Page-level text extractions
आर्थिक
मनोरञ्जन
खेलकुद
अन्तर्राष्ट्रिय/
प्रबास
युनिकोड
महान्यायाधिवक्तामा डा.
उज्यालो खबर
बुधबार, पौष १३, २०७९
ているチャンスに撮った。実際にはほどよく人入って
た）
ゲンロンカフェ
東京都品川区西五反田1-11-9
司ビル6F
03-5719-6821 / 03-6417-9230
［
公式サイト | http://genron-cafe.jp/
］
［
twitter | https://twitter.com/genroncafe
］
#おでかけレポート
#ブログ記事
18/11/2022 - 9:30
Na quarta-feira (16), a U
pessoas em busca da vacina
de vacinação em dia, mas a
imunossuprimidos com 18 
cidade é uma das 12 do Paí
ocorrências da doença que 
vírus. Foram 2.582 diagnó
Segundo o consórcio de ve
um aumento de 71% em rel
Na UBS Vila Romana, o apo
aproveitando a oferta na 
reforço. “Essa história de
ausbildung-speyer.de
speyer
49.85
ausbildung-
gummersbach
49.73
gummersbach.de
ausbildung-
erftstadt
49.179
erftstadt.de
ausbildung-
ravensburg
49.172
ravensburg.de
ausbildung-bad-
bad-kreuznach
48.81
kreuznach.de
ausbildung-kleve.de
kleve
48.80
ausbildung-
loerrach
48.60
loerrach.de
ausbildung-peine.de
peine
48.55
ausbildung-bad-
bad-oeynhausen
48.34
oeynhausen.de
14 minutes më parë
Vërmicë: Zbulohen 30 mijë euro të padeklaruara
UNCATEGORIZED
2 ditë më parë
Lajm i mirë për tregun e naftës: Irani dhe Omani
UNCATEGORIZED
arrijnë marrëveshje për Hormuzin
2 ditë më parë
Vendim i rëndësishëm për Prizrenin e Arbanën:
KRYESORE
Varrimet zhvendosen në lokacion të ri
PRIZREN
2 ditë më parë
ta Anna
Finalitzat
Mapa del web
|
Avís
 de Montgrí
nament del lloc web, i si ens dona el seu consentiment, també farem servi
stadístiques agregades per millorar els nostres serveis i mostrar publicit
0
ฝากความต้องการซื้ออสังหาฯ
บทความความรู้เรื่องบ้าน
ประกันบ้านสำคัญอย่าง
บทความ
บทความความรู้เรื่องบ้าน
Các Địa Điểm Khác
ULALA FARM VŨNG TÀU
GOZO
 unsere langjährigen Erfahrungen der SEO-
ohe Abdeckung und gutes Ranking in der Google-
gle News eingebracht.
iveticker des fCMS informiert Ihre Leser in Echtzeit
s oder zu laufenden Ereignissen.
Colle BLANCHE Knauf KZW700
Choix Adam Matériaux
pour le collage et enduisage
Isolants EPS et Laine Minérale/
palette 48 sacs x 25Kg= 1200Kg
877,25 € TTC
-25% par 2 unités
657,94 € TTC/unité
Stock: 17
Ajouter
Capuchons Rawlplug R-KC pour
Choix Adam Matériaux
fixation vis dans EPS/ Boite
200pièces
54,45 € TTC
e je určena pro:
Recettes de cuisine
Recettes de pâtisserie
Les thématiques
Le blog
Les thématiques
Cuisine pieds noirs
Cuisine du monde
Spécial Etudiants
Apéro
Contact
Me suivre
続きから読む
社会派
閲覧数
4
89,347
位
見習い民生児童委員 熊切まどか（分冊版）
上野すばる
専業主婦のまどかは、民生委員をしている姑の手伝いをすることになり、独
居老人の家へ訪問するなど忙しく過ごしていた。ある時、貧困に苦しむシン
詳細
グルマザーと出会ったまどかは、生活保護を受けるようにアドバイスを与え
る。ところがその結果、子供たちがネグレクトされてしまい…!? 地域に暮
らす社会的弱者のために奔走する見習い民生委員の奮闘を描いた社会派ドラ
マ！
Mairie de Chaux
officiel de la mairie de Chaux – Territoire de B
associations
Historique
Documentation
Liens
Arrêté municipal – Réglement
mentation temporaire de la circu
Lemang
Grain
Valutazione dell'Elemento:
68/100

◆ TASK BRIEF ◆
Where a line of the entries above holds the word "Recettes", return that line.

◆ RESPONSE TO THIS TASK ◆
Recettes de cuisine
Recettes de pâtisserie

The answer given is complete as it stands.